The Southern Poverty Law Center’s Ann Beeson wrote last week of how the anti-Muslim backlash that followed 9/11 ushered in an era of executive overreach and a broad range of government abuses – such as racial profiling, warrantless wiretappings, illegal detentions and secret deportations – perpetrated in the name of keeping our country safe from terrorism. But also arising from the ashes of 9/11 was a far-right anti-Muslim movement fueled by bigotry and the supercharged nativist rhetoric that followed the attacks. This movement was led by activists who portrayed Muslims in general as potential terrorists and trafficked in dark conspiracy theories about Islamist extremists secretly infiltrating the government and the U.S. legal system under assault by Sharia law. Ironically, a number of those anti-Muslim leaders were the ones who later infiltrated the government as President Donald Trump welcomed movement leaders into his orbit, appointed its staunchest allies to high-level national security and advisory positions and issued executive orders to implement a Muslim travel ban. Today, this movement – a well-funded, tight-knit network of grassroots groups and policy-oriented organizations – has lost its access to the White House.
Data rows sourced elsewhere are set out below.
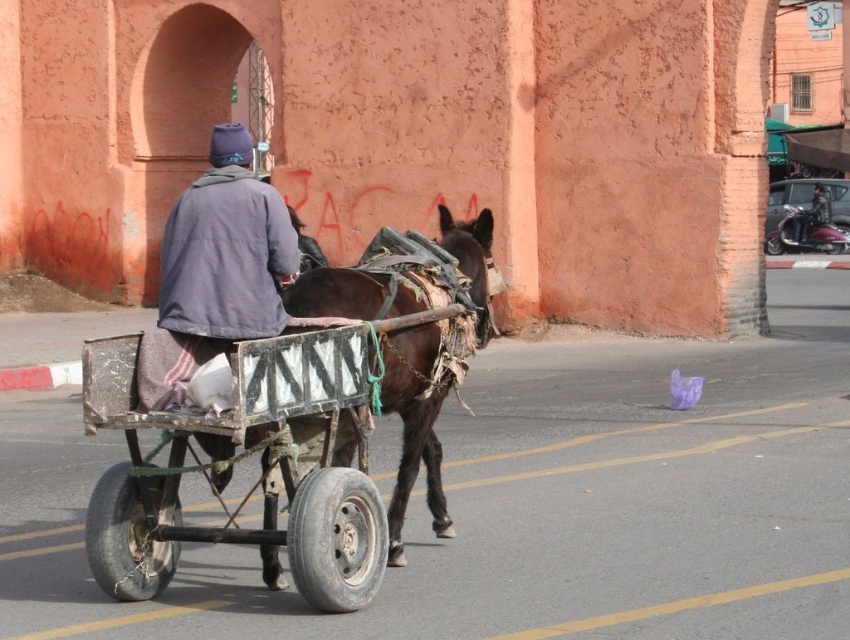 The image size is (850, 640). What are the coordinates of `brown leather donkey at center` in the screenshot? It's located at (414, 426).

Consider the image. Does brown leather donkey at center have a smaller size compared to metallic helmet at upper right?

Indeed, brown leather donkey at center has a smaller size compared to metallic helmet at upper right.

Does point (418, 304) lie behind point (809, 205)?

No.

The height and width of the screenshot is (640, 850). In order to click on brown leather donkey at center in this screenshot , I will do `click(414, 426)`.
But even though it is diminished in stature and sheer numbers, it remains a political force, particularly in right-wing media and politics. read the complete article

20 Sep 2021

Roseville woman charged with ethnic intimidation after assaulting Muslim woman on Spirit flight

A Roseville woman has been charged with ethnic intimidation after she assaulted a Muslim woman and shouted a racial slur at the victim following a plane ride to Detroit. Alexandra Farr, 39, was also charged with assault after she struck the victim who was trying to record her on a Spirit Airlines flight last weekend. She was given a $7,500 bond and ordered no contact with the victim. According to the Council of American Islamic Relations, Farr called a woman a "Muslim terrorist" on the flight, which happened on Sept. 11. The incident prompted the civil rights group to call on the prosecutor to press hate crime charges. read the complete article

20 Sep 2021

Federal Judge Advances Muslim Women’s Lawsuit: Former NYPD Policy Forcing Hijab Removal Was Unconstitutional

“Does the United States Constitution permit the [NYPD] to require an observant Muslim woman to remove her hijab when sitting for an arrest photo?” U.S. District Judge Analisa Torres asked in the opening lines of her 18-page ruling. “The Court holds that it does not,” she immediately answered. The ruling affirms that the NYPD’s recent policy change did not avert a lawsuit by Muslim women Jamilla Clark and Arwa Aziz, who sued the department along with the civil rights group Turning Point for Women and Families in 2018. Their lawyer Andrew F. Wilson, a partner at Emery Celli Brinckerhoff Abady Ward & Maazel, called the decision “important” and “ground-breaking.” Though the Muslim women’s lawsuit spurred the policy change, the shift affected religious headwear across all denominations, including those worn by Sikhs and Jews. Judge Torres found the now-shelved policy counter to religious freedom and the NYPD’s own investigative interests. read the complete article

20 Sep 2021

Black Muslims: Finding community and faith in South L.A.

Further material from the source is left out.